In the following reaction, how many liters of oxygen will react with 124.5 liters of propane (C3H8), at STP?
C3H8 + 5O2 = 3CO2 + 4H2O
Since all are gases one may use a shortcut that tells us we can use liters directly as moles. All you need to do is to convert 124.5 L propane to oxygen using the coefficients in the balanced equation.
124.5L x (5 moles propane/1 mol oxygen) = ? L O2.
662.5 liters
622.5 not 662.5
662.5
To determine how many liters of oxygen will react with 124.5 liters of propane (C3H8), at STP, we need to use the stoichiometry of the balanced chemical equation.

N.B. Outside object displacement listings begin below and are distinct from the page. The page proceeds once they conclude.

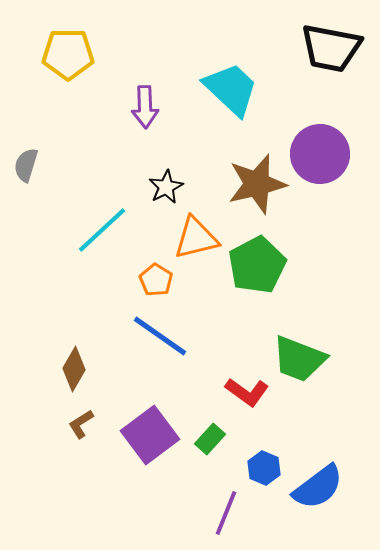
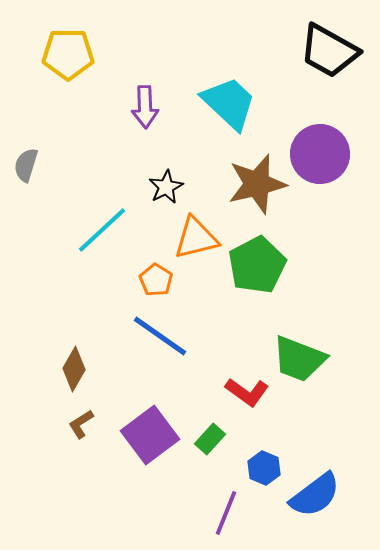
black trapezoid: moved 2 px left, 3 px down; rotated 18 degrees clockwise
cyan trapezoid: moved 2 px left, 14 px down
blue semicircle: moved 3 px left, 8 px down
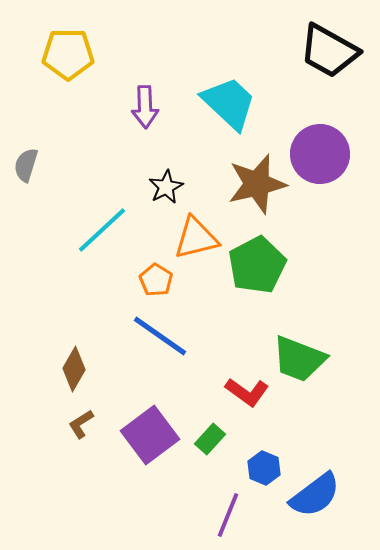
purple line: moved 2 px right, 2 px down
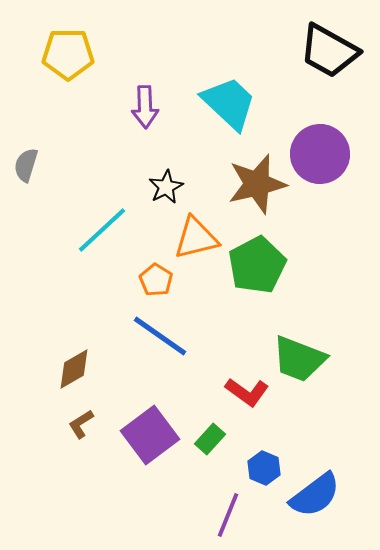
brown diamond: rotated 30 degrees clockwise
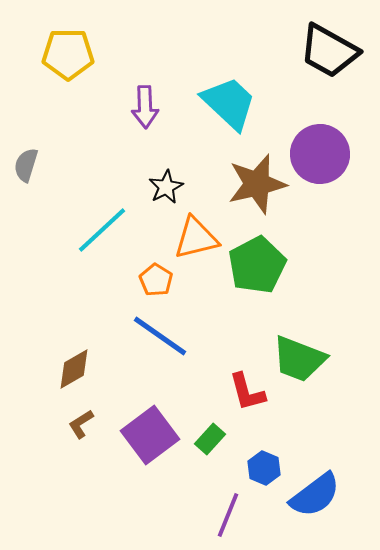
red L-shape: rotated 39 degrees clockwise
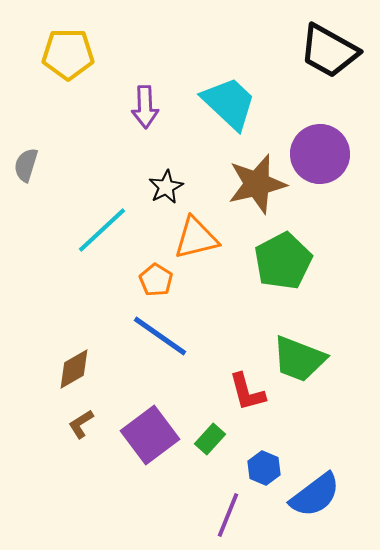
green pentagon: moved 26 px right, 4 px up
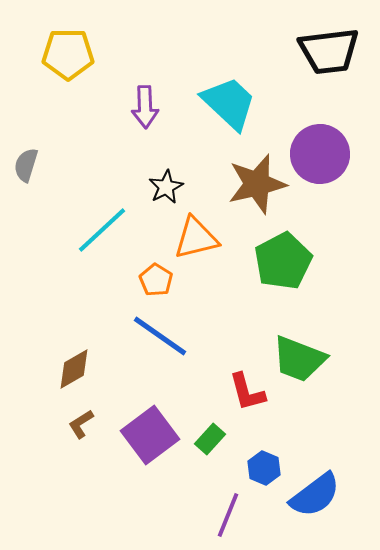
black trapezoid: rotated 36 degrees counterclockwise
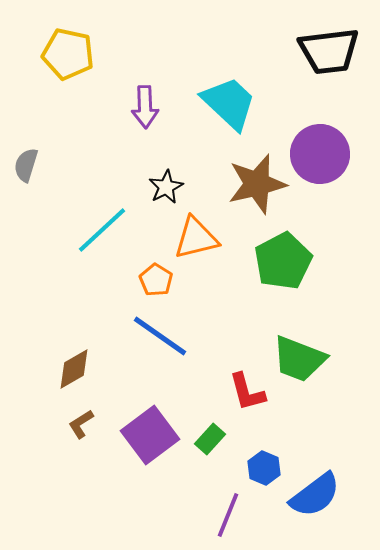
yellow pentagon: rotated 12 degrees clockwise
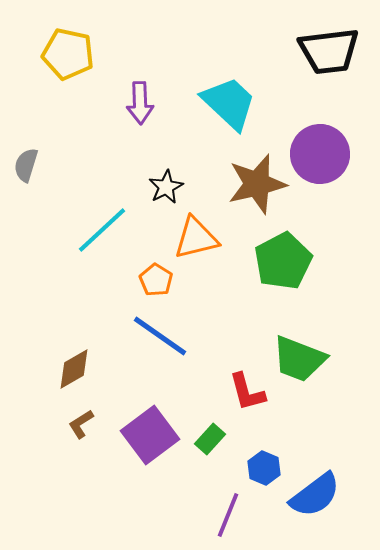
purple arrow: moved 5 px left, 4 px up
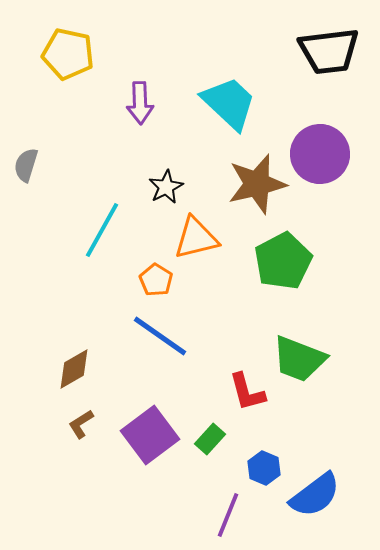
cyan line: rotated 18 degrees counterclockwise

The balanced chemical equation is:
C3H8 + 5O2 = 3CO2 + 4H2O
From the equation, we can see that for every one mole of propane (C3H8), we need 5 moles of oxygen (O2). This means that the mole ratio between propane and oxygen is 1:5.
First, we need to convert the given liters of propane (C3H8) to moles. To do this, we use the ideal gas law equation:
PV = nRT
Where:
P = pressure (at STP, it is 1 atm)
V = volume in liters (124.5 L in this case)
n = number of moles (unknown)
R = ideal gas constant (0.0821 L·atm/mol·K)
T = temperature (at STP, it is 273 K)
Rearranging the equation to solve for n (number of moles):
n = PV / RT
Plugging in the values:
n = (1 atm * 124.5 L) / (0.0821 L·atm/mol·K * 273 K)
n ≈ 5.113 moles of propane (C3H8)
Since the mole ratio between propane and oxygen is 1:5, we multiply the number of moles of propane by 5 to find the number of moles of oxygen required:
n_oxygen = 5 * n_propane
n_oxygen ≈ 5 * 5.113 moles
n_oxygen ≈ 25.57 moles of oxygen (O2)
Now, to convert moles back to liters of oxygen at STP, we use the ideal gas law again:
n = PV / RT
Rearranging the equation to solve for V (volume in liters):
V = nRT / P
Plugging in the values:
V = (25.57 moles * 0.0821 L·atm/mol·K * 273 K) / (1 atm)
V ≈ 569.14 liters of oxygen
Therefore, approximately 569.14 liters of oxygen will react with 124.5 liters of propane (C3H8) at STP.